The respondents in this case were principal beneficiaries of a visa petition filed by a U.S. citizen parent or sibling, who had children that "aged out" during the immigration process. Respondents then immigrated to the United States without their children and filed new petitions for their now-adult children. They contended that the adult children should retain the priority date from the respondents' original petitions. The district court deferred to the Bureau of Immigration Appeals' (BIA) interpretation of the CSPA, which, in a prior case, had found the provision ambiguous and concluded that only those petitions that could transition automatically without need for a new sponsor were entitled to retain their priority dates. The Ninth Circuit reversed en banc in a 6-to-5 decision.

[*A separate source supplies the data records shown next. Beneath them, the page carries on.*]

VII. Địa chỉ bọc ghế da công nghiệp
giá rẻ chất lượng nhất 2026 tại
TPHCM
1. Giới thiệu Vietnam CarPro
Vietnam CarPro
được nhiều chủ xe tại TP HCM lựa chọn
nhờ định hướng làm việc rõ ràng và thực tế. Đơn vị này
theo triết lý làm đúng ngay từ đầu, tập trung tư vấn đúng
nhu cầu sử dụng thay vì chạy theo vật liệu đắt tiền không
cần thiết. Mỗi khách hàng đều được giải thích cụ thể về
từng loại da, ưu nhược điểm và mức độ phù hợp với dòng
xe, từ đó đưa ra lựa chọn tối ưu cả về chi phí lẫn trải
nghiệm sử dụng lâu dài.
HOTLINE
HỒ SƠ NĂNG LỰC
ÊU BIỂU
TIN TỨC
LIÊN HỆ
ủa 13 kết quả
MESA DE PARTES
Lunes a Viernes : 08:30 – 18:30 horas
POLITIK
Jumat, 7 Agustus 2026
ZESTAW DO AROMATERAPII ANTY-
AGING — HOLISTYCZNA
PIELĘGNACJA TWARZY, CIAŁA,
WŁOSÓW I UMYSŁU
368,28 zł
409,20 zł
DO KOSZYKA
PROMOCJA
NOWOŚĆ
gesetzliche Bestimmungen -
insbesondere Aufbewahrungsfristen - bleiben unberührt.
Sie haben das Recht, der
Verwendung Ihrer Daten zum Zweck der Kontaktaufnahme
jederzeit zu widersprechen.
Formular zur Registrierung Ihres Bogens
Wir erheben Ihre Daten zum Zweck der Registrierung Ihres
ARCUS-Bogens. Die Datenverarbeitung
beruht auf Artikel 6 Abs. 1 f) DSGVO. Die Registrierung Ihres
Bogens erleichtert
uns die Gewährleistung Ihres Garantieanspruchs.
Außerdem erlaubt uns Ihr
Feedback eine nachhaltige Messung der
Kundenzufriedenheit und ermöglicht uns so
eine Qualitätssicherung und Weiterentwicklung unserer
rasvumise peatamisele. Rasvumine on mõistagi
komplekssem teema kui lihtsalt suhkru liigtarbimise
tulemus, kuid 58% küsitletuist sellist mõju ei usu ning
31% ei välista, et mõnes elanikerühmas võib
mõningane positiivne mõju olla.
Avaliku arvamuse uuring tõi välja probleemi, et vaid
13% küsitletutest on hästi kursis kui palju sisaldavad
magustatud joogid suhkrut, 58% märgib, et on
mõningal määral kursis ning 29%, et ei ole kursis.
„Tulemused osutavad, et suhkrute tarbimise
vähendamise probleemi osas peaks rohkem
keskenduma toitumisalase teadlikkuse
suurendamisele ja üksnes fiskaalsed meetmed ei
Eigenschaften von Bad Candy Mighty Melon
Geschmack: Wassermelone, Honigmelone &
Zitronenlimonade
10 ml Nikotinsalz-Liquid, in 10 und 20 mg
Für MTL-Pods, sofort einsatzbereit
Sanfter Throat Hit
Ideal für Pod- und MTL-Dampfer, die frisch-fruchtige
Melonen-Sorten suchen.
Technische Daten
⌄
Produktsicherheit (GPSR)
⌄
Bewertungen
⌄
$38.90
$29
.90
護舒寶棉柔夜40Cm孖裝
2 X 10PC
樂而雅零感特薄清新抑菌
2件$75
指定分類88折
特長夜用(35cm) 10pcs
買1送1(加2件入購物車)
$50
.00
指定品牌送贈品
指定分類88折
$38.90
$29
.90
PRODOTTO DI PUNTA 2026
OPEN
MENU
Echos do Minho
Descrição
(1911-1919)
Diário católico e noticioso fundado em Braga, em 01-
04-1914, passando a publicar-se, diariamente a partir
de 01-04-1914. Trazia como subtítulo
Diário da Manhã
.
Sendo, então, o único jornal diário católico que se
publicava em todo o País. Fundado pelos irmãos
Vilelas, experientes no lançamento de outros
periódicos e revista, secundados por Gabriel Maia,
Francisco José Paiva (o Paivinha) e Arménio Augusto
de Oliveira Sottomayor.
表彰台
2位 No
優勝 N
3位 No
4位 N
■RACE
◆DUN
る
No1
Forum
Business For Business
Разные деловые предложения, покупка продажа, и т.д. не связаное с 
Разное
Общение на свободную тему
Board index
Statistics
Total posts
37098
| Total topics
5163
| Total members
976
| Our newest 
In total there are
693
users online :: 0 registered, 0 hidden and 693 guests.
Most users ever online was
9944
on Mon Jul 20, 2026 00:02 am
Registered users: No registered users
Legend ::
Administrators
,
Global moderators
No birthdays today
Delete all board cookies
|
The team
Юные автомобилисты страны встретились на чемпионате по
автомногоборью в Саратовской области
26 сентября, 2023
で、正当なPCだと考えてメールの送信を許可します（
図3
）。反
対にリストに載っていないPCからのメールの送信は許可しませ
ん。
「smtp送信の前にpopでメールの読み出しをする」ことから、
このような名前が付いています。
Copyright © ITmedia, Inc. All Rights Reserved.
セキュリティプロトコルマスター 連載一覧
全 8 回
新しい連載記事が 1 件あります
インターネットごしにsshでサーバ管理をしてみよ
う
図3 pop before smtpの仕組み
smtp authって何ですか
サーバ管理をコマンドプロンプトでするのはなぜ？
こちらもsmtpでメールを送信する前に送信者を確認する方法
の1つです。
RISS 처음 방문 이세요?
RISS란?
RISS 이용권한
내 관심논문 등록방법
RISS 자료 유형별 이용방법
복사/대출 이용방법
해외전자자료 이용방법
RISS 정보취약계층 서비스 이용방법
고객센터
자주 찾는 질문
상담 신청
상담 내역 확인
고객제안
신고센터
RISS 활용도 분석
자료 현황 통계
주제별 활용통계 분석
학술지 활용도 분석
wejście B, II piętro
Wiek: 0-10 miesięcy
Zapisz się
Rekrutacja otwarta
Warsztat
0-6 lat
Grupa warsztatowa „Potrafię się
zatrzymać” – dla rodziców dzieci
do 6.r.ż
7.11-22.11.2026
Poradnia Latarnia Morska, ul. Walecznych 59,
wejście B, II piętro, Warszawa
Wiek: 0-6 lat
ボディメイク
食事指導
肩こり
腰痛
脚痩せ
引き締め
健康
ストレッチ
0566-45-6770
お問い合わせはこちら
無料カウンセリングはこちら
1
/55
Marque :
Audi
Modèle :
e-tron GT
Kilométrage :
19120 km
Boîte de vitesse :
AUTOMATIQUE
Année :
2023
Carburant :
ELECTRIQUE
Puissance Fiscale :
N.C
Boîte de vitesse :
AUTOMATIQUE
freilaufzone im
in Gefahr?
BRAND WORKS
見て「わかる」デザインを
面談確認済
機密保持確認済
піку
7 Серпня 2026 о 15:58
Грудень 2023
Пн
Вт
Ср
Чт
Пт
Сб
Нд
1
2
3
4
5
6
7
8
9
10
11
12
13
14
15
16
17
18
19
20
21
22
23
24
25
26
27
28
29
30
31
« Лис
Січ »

A plurality of the U.S. Supreme Court reversed the Ninth Circuit, deferring to the agency's interpretation. The plurality concluded that Section 1153(h) of the CSPA was ambiguous. The first half of the provision looked "toward the sweeping relief the respondents propose" while the second half looked "toward a remedy that can apply only to a subset of those beneficiaries," and the two halves "do not easily cohere with each other." Because the interpretive tension in the statute allows for multiple reasonable interpretations, Chevron deference applied to the BIA's interpretation. The statute speaks in terms of "automatic" conversion, which the BIA reasonably interpreted to include only those situations in which the derivative beneficiary can move "seamlessly" into another family preference category. Where the beneficiary requires a new sponsor to qualify, the transition cannot be seamless. Concurring in the judgment, two justices agreed that the agency's interpretation of the statute was reasonable but disagreed that there was tension between the first and second clauses. The two concluded that only the second clause conferred benefits, and the agency's reasonable interpretation was consistent with the meaning of the second clause.
Justice Kagan announced the judgment of the Court and delivered an opinion, in which Justices Kennedy and Ginsburg joined. Chief Justice Roberts filed an opinion concurring in the judgment, in which Justice Scalia joined. Justice Alito filed a dissenting opinion. Justice Sotomayor filed a dissenting opinion, in which Justice Breyer joined, and in which Justice Thomas joined, except as to footnote 3.